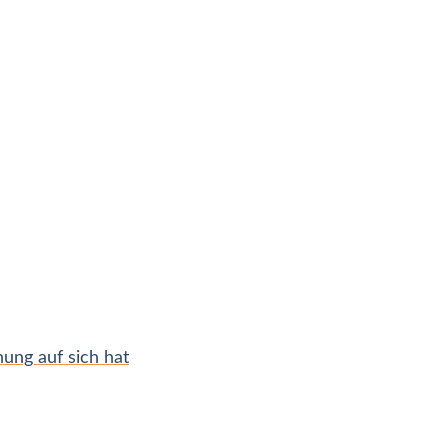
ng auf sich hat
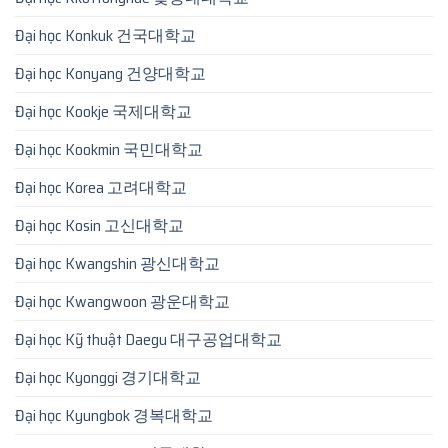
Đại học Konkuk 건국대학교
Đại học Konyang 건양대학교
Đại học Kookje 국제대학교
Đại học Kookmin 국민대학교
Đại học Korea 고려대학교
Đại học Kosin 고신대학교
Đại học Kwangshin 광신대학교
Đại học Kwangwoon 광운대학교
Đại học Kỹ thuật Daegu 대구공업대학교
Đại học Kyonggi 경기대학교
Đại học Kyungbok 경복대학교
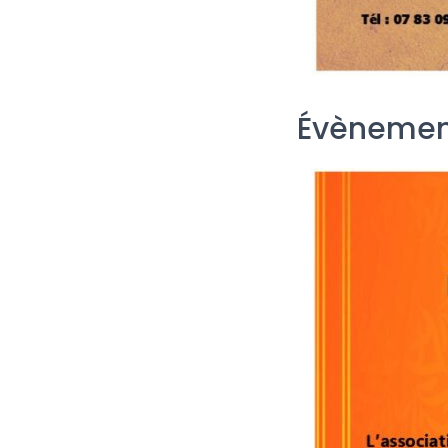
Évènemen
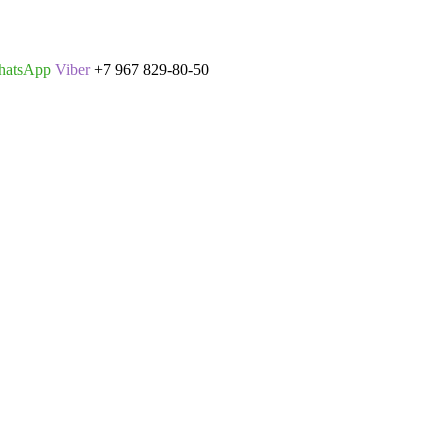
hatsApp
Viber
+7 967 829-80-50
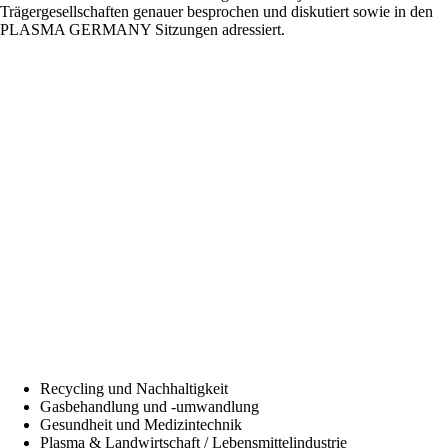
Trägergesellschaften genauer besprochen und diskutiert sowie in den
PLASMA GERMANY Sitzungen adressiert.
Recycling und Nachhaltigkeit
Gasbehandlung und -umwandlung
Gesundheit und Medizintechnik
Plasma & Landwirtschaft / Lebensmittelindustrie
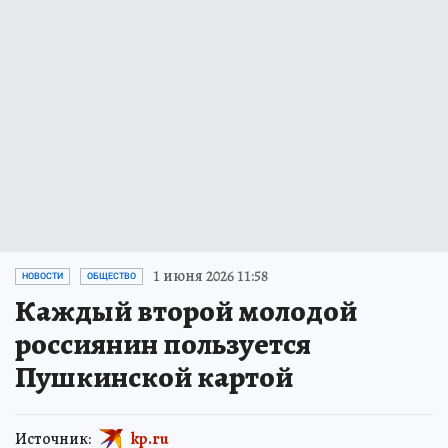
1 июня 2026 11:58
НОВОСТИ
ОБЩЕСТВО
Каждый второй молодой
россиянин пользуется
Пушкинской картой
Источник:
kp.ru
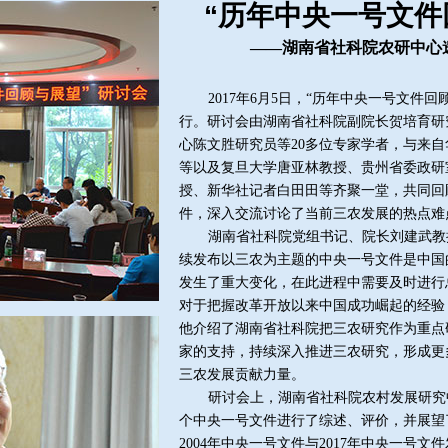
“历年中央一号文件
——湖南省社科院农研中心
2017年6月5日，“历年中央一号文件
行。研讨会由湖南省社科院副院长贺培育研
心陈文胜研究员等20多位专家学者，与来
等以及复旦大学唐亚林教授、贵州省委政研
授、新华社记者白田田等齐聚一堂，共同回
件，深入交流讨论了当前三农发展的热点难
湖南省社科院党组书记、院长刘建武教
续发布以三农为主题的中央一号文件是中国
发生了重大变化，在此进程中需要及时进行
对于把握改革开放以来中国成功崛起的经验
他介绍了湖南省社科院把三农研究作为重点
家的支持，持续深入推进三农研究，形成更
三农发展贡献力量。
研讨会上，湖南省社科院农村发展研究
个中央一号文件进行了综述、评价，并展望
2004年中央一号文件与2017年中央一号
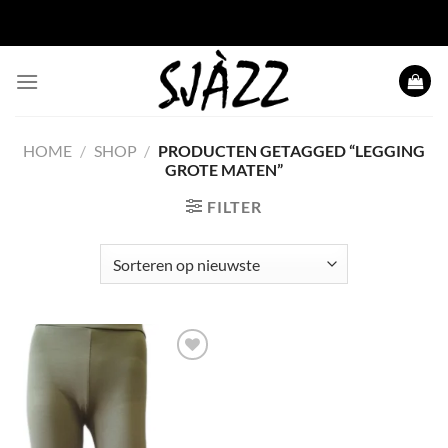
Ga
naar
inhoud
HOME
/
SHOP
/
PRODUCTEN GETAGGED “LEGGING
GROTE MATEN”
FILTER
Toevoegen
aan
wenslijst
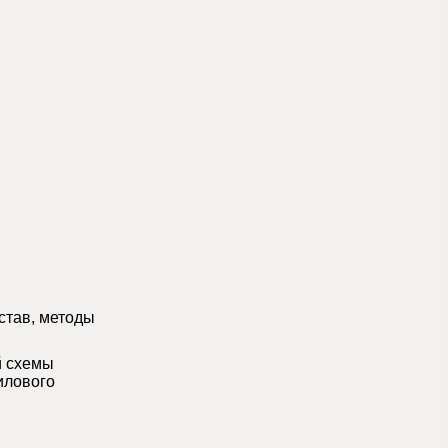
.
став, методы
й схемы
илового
====
**TASK INSTRUCTIONS:** Reproduce the listing in full and exactly, excluding any pictures it holds.

**ANSWER TO THE PROBLEM:**
ng auf sich hat
Đại học Konkuk 건국대학교
Đại học Konyang 건양대학교
Đại học Kookje 국제대학교
Đại học Kookmin 국민대학교
Đại học Korea 고려대학교
Đại học Kosin 고신대학교
Đại học Kwangshin 광신대학교
Đại học Kwangwoon 광운대학교
Đại học Kỹ thuật Daegu 대구공업대학교
Đại học Kyonggi 경기대학교
Đại học Kyungbok 경복대학교
Évènemen
hatsApp
Viber
+7 967 829-80-50
Trägergesellschaften genauer besprochen und diskutiert sowie in den
PLASMA GERMANY Sitzungen adressiert.
Recycling und Nachhaltigkeit
Gasbehandlung und -umwandlung
Gesundheit und Medizintechnik
Plasma & Landwirtschaft / Lebensmittelindustrie
1 июня 2026 11:58
НОВОСТИ
ОБЩЕСТВО
Каждый второй молодой
россиянин пользуется
Пушкинской картой
Источник:
kp.ru
“历年中央一号文件
——湖南省社科院农研中心
2017年6月5日，“历年中央一号文件
行。研讨会由湖南省社科院副院长贺培育研
心陈文胜研究员等20多位专家学者，与来
等以及复旦大学唐亚林教授、贵州省委政研
授、新华社记者白田田等齐聚一堂，共同回
件，深入交流讨论了当前三农发展的热点难
湖南省社科院党组书记、院长刘建武教
续发布以三农为主题的中央一号文件是中国
发生了重大变化，在此进程中需要及时进行
对于把握改革开放以来中国成功崛起的经验
他介绍了湖南省社科院把三农研究作为重点
家的支持，持续深入推进三农研究，形成更
三农发展贡献力量。
研讨会上，湖南省社科院农村发展研究
个中央一号文件进行了综述、评价，并展望
2004年中央一号文件与2017年中央一号
Ga
naar
inhoud
HOME
/
SHOP
/
PRODUCTEN GETAGGED “LEGGING
GROTE MATEN”
FILTER
Toevoegen
aan
wenslijst
.
став, методы
й схемы
илового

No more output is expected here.